Even though repetitive sequences are generally selected against when TEs integrate into lincRNAs they can provide new domains and functions to the lincRNAs such as binding sites for proteins or structural elements [10]. The contribution of TEs to the evolution and properties of lincRNAs appears more important in vertebrate species with high transposable element content and more complex transcriptomes [10, 52]. The varying content of TEs in insect lincRNAs may indicate that similar processes may have also contributed to their emergence in at least some insect taxa. A recent study examined the factors contributing to the evolution of lincRNA in plants and their general properties [53]. In plants, the contribution of TEs is more modest; in contrast, duplication events (both local and whole genome duplication) appear to contribute to a larger extent to the evolution of lincRNAs. In insects, local duplication of lincRNAs could also be a major factor for the evolution of lincRNAs. Thus, repetitive sequences constitute, albeit to a lesser than in mammalian species, constitute a factor driving the evolution of lincRNA repertoires.

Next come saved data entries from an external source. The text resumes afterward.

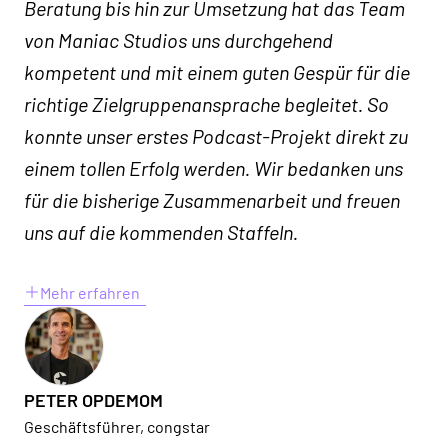
Beratung bis hin zur Umsetzung hat das Team
von Maniac Studios uns durchgehend
kompetent und mit einem guten Gespür für die
richtige Zielgruppenansprache begleitet. So
konnte unser erstes Podcast-Projekt direkt zu
einem tollen Erfolg werden. Wir bedanken uns
für die bisherige Zusammenarbeit und freuen
uns auf die kommenden Staffeln.
Mehr erfahren
PETER OPDEMOM
Geschäftsführer, congstar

Some lincRNAs show signs of structural stability

Comparison of mininum free energy (MFE) of the native lincRNA with mononucleotide and dinucleotide shuffled controls indicated that lincRNAs tend to be more stable (Wilcoxon test p-value <10 -8) than the shuffled controls (Fig. 2 a). Another approach for determining secondary structure was carried out using ParasoR [39], a recent method that allows the determination of structural constraints on single sequences. Similarly as for RNAfold, the ratio of stem probability between the native lincRNA and the dinucleotide control was calculated. The ratio obtained with ParasoR and the ratio obtained with RNAfold were highly correlated (Spearman’s rho =0.68–0.80 for all species).
Fig. 2

Secondary structure analysis of lincRNAs. a Distribution of Z-scores with folding strength (FS). Both are highly correlated (rho=0.46, p-value 2.2e16) which indicates that strongly folded sequences also tend to be more stable than their shuffled controls. b Distribution of Z-scores obtained from MFE of lincRNAs compared to shuffled sequences. A negative correlation (rho=-0.22, p-value 2.2e16) indicates than thermodynamically stable sequences (i.e longer because MFE scales with length) have higher Z-scores although several short sequences outliers with very strong Z-scores are present. c Comparison of Z-scores for FS obtained between lincRNAs and 10000 CDS from the seven species. CDS shows significantly bigger FS than lincRNAs. d Comparison of Z-scores for MFE calculations obtained between lincRNAs and 1O000 CDS from the seven species. Z-scores are significantly higher for lincRNAs

Our finding that lincRNAs have a lower MFE than the shuffled controls is an indication of a thermodynamically stable structure (Fig. 2 bd). However, specially for longer sequences, the probability of the MFE is very low since the ensemble of secondary structures scales dramatically with the length of the sequence. The folding strength gives information on how frequently each nucleotide site is paired in the ensemble of secondary structures as described by [38]. We did not find lincRNAs to have larger folding strength than shuffled nucleotide sequences using this approach, in contrast to previous results found in human lincRNAs. (Figure 2 ac) (Yang et al., 2015). However, some lincRNAs show very high folding strength. lincRNAs with strong folding strength and being thermodynamically very stable might have functions related to the secondary structure (Additional file 1: Table S3). We calculated the Z-scores of folding strength and thermodynamic stability for all lincRNAs using 100 nucleotide shuffled controls. The correlation between both measures was moderate (Spearman’s rho 0.22, p-value<2.2e.16) which indicates that different results might be obtained when considering only the MFE and the whole structural ensemble. We compared the Z-scores obtained with 10000 coding sequences obtained from the seven species and observed that lincRNAs have a higher Z-score than CDS when only considering the MFE but a lower Z-score when analysing the folding strength. This might be an effect of selection for maintaining codon triplets in coding sequences but it might also indicate that different selective constraints operate in both lincRNAs and CDS for the maintenance of secondary structure [38] (Fig. 2).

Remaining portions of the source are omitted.